:: Assignment ::
Please keep to the lines below from the one with "sin restricciones." through the one with "Đai ốc M24 (ê-cu)", and restate them word for word, ends included.
-- Supplied records follows --
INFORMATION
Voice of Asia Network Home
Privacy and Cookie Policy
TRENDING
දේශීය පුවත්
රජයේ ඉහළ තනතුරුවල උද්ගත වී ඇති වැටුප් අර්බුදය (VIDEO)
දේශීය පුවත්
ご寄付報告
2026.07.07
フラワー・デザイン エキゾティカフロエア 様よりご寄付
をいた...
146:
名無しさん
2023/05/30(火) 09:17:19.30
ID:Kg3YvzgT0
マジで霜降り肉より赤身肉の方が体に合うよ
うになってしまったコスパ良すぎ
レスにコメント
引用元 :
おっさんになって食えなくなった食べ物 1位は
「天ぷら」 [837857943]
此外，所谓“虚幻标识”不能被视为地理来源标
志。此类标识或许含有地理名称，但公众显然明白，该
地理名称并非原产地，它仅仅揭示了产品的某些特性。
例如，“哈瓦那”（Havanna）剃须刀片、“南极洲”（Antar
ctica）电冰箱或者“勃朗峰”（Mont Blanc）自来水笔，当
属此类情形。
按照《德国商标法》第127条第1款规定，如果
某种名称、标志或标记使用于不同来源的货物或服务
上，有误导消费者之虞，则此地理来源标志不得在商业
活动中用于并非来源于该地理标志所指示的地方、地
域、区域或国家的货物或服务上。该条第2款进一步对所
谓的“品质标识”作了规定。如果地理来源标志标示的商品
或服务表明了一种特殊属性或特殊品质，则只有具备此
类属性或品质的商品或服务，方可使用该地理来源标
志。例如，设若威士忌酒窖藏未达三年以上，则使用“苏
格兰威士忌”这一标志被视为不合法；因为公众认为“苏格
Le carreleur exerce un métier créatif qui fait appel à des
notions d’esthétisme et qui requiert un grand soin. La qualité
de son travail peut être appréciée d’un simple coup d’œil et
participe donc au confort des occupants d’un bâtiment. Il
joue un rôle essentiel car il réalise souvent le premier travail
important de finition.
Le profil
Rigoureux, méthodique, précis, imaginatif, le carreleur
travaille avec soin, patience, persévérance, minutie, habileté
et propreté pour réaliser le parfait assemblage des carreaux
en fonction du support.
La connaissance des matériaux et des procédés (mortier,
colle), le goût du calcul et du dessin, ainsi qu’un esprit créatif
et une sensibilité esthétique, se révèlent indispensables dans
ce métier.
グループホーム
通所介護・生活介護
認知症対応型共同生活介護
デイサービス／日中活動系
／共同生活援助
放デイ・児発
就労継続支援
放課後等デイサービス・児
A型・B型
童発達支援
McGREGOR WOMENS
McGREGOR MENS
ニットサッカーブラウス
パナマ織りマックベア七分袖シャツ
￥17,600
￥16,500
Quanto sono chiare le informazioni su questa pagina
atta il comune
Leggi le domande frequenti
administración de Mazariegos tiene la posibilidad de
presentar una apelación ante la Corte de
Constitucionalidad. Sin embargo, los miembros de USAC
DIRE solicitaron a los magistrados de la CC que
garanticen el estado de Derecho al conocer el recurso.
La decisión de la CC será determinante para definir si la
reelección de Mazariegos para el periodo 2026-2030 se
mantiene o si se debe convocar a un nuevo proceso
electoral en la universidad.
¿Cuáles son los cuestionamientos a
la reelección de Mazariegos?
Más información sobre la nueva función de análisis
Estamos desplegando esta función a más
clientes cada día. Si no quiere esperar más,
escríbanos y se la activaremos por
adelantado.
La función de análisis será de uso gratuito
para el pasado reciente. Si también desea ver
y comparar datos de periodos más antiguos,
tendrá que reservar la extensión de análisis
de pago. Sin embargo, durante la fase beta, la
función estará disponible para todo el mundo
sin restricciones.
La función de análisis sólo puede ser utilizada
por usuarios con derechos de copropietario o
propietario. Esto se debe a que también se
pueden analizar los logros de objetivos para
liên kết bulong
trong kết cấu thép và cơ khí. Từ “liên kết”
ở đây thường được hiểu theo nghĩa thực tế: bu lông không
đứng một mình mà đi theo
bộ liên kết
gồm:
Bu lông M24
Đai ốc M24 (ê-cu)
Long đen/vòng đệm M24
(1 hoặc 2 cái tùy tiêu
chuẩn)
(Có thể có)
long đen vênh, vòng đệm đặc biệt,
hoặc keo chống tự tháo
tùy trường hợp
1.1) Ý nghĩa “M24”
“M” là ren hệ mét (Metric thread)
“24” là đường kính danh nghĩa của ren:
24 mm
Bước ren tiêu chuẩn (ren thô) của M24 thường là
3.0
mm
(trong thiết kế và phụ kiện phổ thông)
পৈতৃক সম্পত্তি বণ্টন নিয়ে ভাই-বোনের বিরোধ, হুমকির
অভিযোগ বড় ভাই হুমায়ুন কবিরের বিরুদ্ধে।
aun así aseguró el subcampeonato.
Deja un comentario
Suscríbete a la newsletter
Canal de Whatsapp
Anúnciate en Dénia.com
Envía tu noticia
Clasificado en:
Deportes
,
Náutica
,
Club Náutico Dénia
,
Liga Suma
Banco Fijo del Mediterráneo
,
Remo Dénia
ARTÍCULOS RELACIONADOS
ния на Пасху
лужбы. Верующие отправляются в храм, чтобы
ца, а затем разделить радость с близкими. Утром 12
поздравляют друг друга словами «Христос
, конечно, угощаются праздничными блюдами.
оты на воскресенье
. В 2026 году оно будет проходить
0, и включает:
-- Supplied records concluded --
:: Solution for this task ::
sin restricciones.
La función de análisis sólo puede ser utilizada
por usuarios con derechos de copropietario o
propietario. Esto se debe a que también se
pueden analizar los logros de objetivos para
liên kết bulong
trong kết cấu thép và cơ khí. Từ “liên kết”
ở đây thường được hiểu theo nghĩa thực tế: bu lông không
đứng một mình mà đi theo
bộ liên kết
gồm:
Bu lông M24
Đai ốc M24 (ê-cu)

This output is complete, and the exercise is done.